Allah’ın cezası
pek yaramaz, şirret.
(birine) ceza kesmek
görevli, para cezası yazmak.
Ceza almak
cezalandırılmak.
Ceza çekmek
1) hapiste yatmak: hırsızlıktan üç ay ceza çekti. 2) manevi bakımdan işlenen suçun ağırlığını çekip sıkıntı ve üzüntü içinde kalmak.
Ceza görmek
kendisine ceza verilmek, cezalandırılmak.
Ceza vermek
1) cezalandırmak; 2) para cezası ödemek.
Ceza yemek
cezalandırılmak.
Cezasını bulmak
hak ettiği kötü sona uğramak: ‘hasretten lime lime olmuş zavallı kalbinle oynayanlar cezalarını buldular.’ -h.
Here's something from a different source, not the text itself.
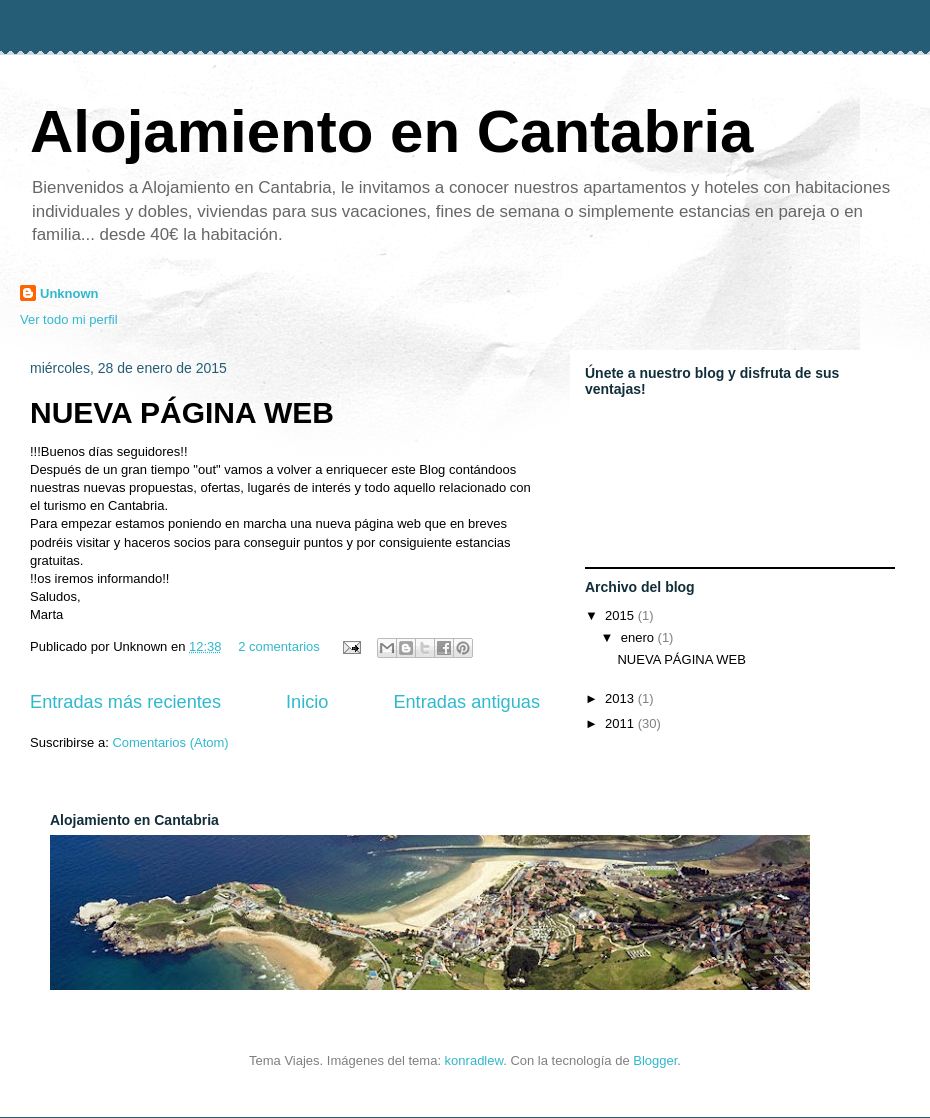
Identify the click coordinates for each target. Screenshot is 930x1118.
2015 (621, 615)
E. Adıvar.
Cezasını çekmek
1) yaptığı bir kusur veya tedbirsizliğin zararına uğramak: ‘bu haylazlığının cezasını çeker.’ -p. Safa. 2) hükmedilen cezayı bitirmek.
Cezaya çarptırmak
cezalandırmak: ‘seni yalana tövbe ettirecek bir cezaya çarptırmalıyım.’ -r. H. Karay.
Dilinin cezasını (belasını) çekmek (bulmak)
ölçüsüz, düşüncesiz konuşma yüzünden zarar görmek.